[Python-Dev] New Import Hooks PEP, a first draft (and req. for PEP #)

Just van Rossum just@letterror.com
Fri, 20 Dec 2002 19:25:27 +0100


James C. Ahlstrom wrote:

> Although I originally found the find/load dichotomy annoying,
> I now think it should be kept.

It *is* kept, in every detail of the PEP.

> It solves the real
> world problem of finding files which are not Python modules.
> Currently Zope and others find configuration and data files
> either by looping over sys.path themselves, or by looking
> at the base name of module.__file__ (the file name of an
> imported module).  Both fail for zip imports.

That's why I introduced __importer__ and __importer__.get_data(). (The
details of their specification might change, though. Oh wait, get_data()
has no specification at all yet ;-)

> I too find the imp find/load function signatures hard to love.  But
> I also don't want to break any code which depends on them, nor
> make gratuitous changes which make them useless for zip imports.
> I think the imp module should Just Work for zip imports.
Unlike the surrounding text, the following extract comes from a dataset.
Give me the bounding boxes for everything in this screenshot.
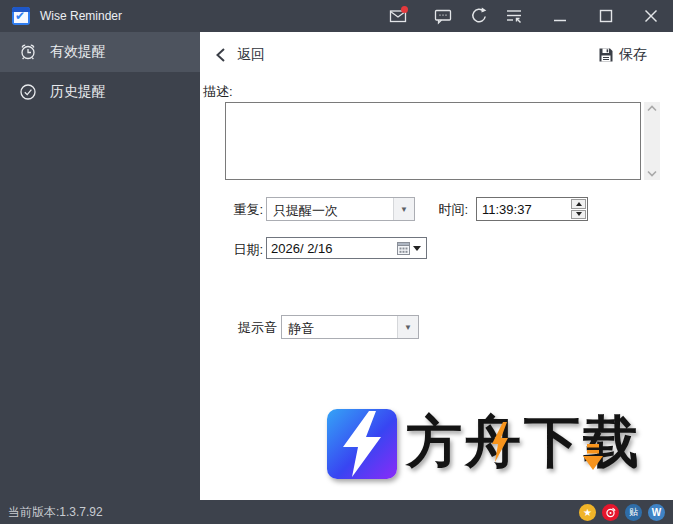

I didn't change anything there and I sure don't break any code, because
there's hardly any code out there that expects imp.find_module() to work
for zip files <0.5 wink>. However, for imp.find_module() to "just work"
and be *useful* for imports from importer objects, it will need to
return a loader object. I don't see how this can be done without
breaking imp.find_module(). I thought of returning a loader object
instead of a file object for "hooked" imports, but unless we add a dummy
close() method to all loader objects, this will break a common idiom:

    file, filename, stuff = imp.find_module(...)
    if file:
        file.close()

And that's just the beginning of the trouble. It's also rather hackish.
So I propose to add a new function to the imp module, as described in
the PEP. And no, this one doesn't solve the data file problem.

I could change imp.find_module() to return *something* for hooked
imports, but it won't be useful to do imports without a loader object.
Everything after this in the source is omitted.